Les mêmes journalistes étaient également étonnés lors de leurs entrevues avec la comédienne qui dans la vie, était encore assez immature et portait entre les tournages un appareil dentaire. A force de la voir incarner des jeunes épouses, on en oubliait qu’elle avait à peine 18 ans.

Se faisant désormais une spécialité des comédies musicales destinées à booster le moral des GIs, Joan se retrouve en 1943 aux cotés de Ronald Reagan dans this is the army, encore plus patriotique que les films précités. A revoir aujourd’hui comme un document (franchement, je n’ai pas accroché. Pour l’anecdote (j’ignore si elle est exacte), on raconte que Ronald Reagan, resté à Hollywood pendant toute la seconde guerre mondiale, prétendait bien après qu’il avait pris part au conflit, en s’inspirant de passages de ce film et en reprenant même des dialogues !
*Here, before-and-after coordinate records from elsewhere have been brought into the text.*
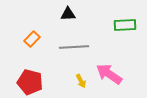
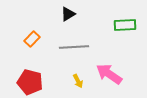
black triangle: rotated 28 degrees counterclockwise
yellow arrow: moved 3 px left
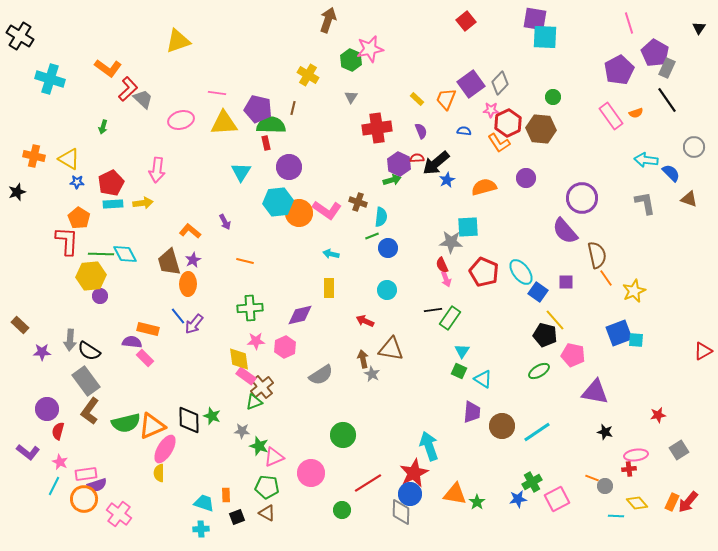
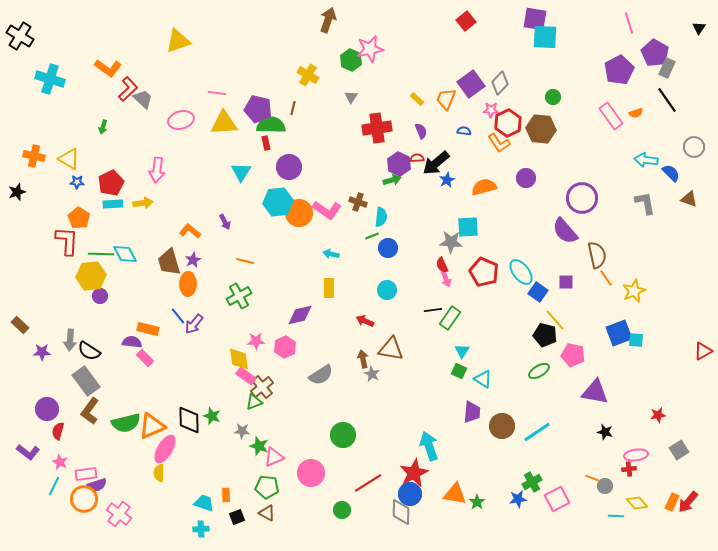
green cross at (250, 308): moved 11 px left, 12 px up; rotated 25 degrees counterclockwise
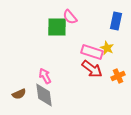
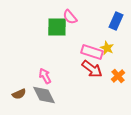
blue rectangle: rotated 12 degrees clockwise
orange cross: rotated 16 degrees counterclockwise
gray diamond: rotated 20 degrees counterclockwise
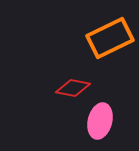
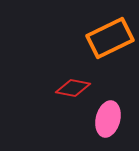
pink ellipse: moved 8 px right, 2 px up
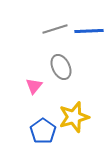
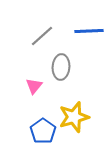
gray line: moved 13 px left, 7 px down; rotated 25 degrees counterclockwise
gray ellipse: rotated 30 degrees clockwise
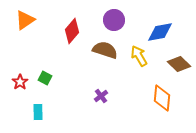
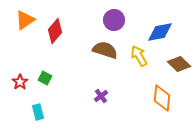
red diamond: moved 17 px left
cyan rectangle: rotated 14 degrees counterclockwise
Toujours dans le même genre, Joan est tête d’affiche d’Hollywood Canteen, consacré aux stars donnant des spectacles pour les soldats. En l’occurrence, l’intrigue ou plutôt le fil rouge liant les différents sketchs et chansons, repose sur un GI qui veut à tous prix rencontrer sa star préférée Joan Leslie.
En 1945, Joan joue le rôle d’une des femmes de George Gershwin (incarné par Robert Alda) dans un assez pompeux biopic (Rhapsody in blue), édulcoré et fade comme il se doit. Elle chante (ou fait semblant) Somebody loves me, curieusement accoutrée, avec un vilain bonnet en forme de cœur. La même année, on la retrouve dans un musical plus original « Drôle d’histoire » aux cotés de Fred MacMurray et June Haver.
Tourné en 1944, Cinderella Jones de Busby Berkeley ne sera distribué qu’en 1946 (pour des raisons commerciales, le studio voulant distribuer d’abord Rhapsody in blue, pensant à tort que ce film va faire la gloire de Robert Alda) : force est de constater que le génial créateur, très déprimé par la mort de sa maman, n’arrive pas à imprimer sa marque sur cette petite comédie loufoque. En outre le personnage de ravissante idiote aurait davantage convenu à une comédienne plus farfelue comme Betty Hutton.
Alors même que sa popularité est en perte de vitesse, Joan commet l’erreur de sa vie : elle entame une grève contre le studio pour exiger de meilleurs rôles. Autant cette périlleuse technique avait fini par porter ses fruits pour des comédiennes aussi talentueuses et téméraires que Bette Davis et Olivia de Havilland, autant Joan y perdra des plumes. Mise sur la liste noire, elle est virée de la Warner et n’arrive plus à dégoter des rôles que dans des westerns bas de gamme de la firme « Républic », tournées en trucolor, s’il vous plait ! En plus, le rôle principal féminin revient souvent à l’ex patineuse Vera Ralston, l’épouse du patron. On retrouvera quand même Joan dans un western musical où chante Vaughan Monroe (connu pour sa chanson les chevaliers du ciel) et une production RKO « Born to be bad » le fameux Howard Hughes qui dirigeait alors ce studio ayant très momentanément flashé sur elle.
Au fil des années 50, de série B en série télé, Joan Leslie finit par disparaître des écrans. Elle se consacre ensuite au prêt-à-porter et fonde sa ligne de vêtements. De temps à autres, on la verra faire un coucou sur le petit écran dans des séries comme Arabesque. Cela dit on est toujours ravi de la retrouver à l’affiche d’un vieux film en noir et blanc, en se disant que sa carrière aurait pu prendre une autre tournure.